Pascal Janetzky
Publications
ORTHOBO: Orthogonal Bayesian Hyperparameter Optimization
Bayesian optimization is widely used for hyperparameter optimization when model evaluations are expensive; however, noisy acquisition estimates can lead to unstable decisions. We identify acquisition estimation noise as a failure mode that was previously overlooked: even when the surrogate model and acquisition target are correctly specified, finite-sample Monte Carlo error can perturb acquisition values. This can, in turn, flip candidate rankings and lead to suboptimal BO decisions. As a remedy, we aim at variance reduction and propose an orthogonal acquisition estimator that subtracts an optimally weighted score-function control variate, which yields an acquisition residual orthogonal to posterior score directions and which thus reduces Monte Carlo variance. We further introduce OrthoBO: a Bayesian optimization framework that combines our orthogonal acquisition estimator with ensemble surrogates and an outer log transformation. We show theoretically that our estimator preserves the target, leads to variance reduction, and improves pairwise ranking stability. We further verify the theoretical properties of OrthoBO through numerical experiments where our framework reduces acquisition estimation variance, stabilizes candidate rankings, and achieves strong performance. We also demonstrate the downstream utility of OrthoBO in hyperparameter optimization for neural network training and fine-tuning.

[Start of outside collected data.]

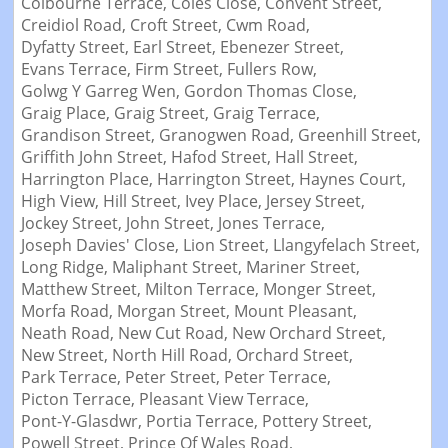
Colbourne Terrace,
Coles Close,
Convent Street,
Creidiol Road,
Croft Street,
Cwm Road,
Dyfatty Street,
Earl Street,
Ebenezer Street,
Evans Terrace,
Firm Street,
Fullers Row,
Golwg Y Garreg Wen,
Gordon Thomas Close,
Graig Place,
Graig Street,
Graig Terrace,
Grandison Street,
Granogwen Road,
Greenhill Street,
Griffith John Street,
Hafod Street,
Hall Street,
Harrington Place,
Harrington Street,
Haynes Court,
High View,
Hill Street,
Ivey Place,
Jersey Street,
Jockey Street,
John Street,
Jones Terrace,
Joseph Davies' Close,
Lion Street,
Llangyfelach Street,
Long Ridge,
Maliphant Street,
Mariner Street,
Matthew Street,
Milton Terrace,
Monger Street,
Morfa Road,
Morgan Street,
Mount Pleasant,
Neath Road,
New Cut Road,
New Orchard Street,
New Street,
North Hill Road,
Orchard Street,
Park Terrace,
Peter Street,
Peter Terrace,
Picton Terrace,
Pleasant View Terrace,
Pont-Y-Glasdwr,
Portia Terrace,
Pottery Street,
Powell Street,
Prince Of Wales Road,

MedClarify: An information-seeking AI agent for medical diagnosis with case-specific follow-up questions
Large language models (LLMs) are increasingly used for diagnostic tasks in medicine. In clinical practice, the correct diagnosis can rarely be immediately inferred from the initial patient presentation alone. Rather, reaching a diagnosis often involves systematic history taking, during which clinicians reason over multiple potential conditions through iterative questioning to resolve uncertainty. This process requires considering differential diagnoses and actively excluding emergencies that demand immediate intervention. Yet, the ability of medical LLMs to generate informative follow-up questions and thus reason over differential diagnoses remains underexplored. Here, we introduce MedClarify, an AI agent for information-seeking that can generate follow-up questions for iterative reasoning to support diagnostic decision-making. Specifically, MedClarify computes a list of candidate diagnoses analogous to a differential diagnosis, and then proactively generates follow-up questions aimed at reducing diagnostic uncertainty. By selecting the question with the highest expected information gain, MedClarify enables targeted, uncertainty-aware reasoning to improve diagnostic performance. In our experiments, we first demonstrate the limitations of current LLMs in medical reasoning, which often yield multiple, similarly likely diagnoses, especially when patient cases are incomplete or relevant information for diagnosis is missing. We then show that our information-theoretic reasoning approach can generate effective follow-up questioning and thereby reduces diagnostic errors by ~27 percentage points (p.p.) compared to a standard single-shot LLM baseline. Altogether, MedClarify offers a path to improve medical LLMs through agentic information-seeking and to thus promote effective dialogues with medical LLMs that reflect the iterative and uncertain nature of real-world clinical reasoning.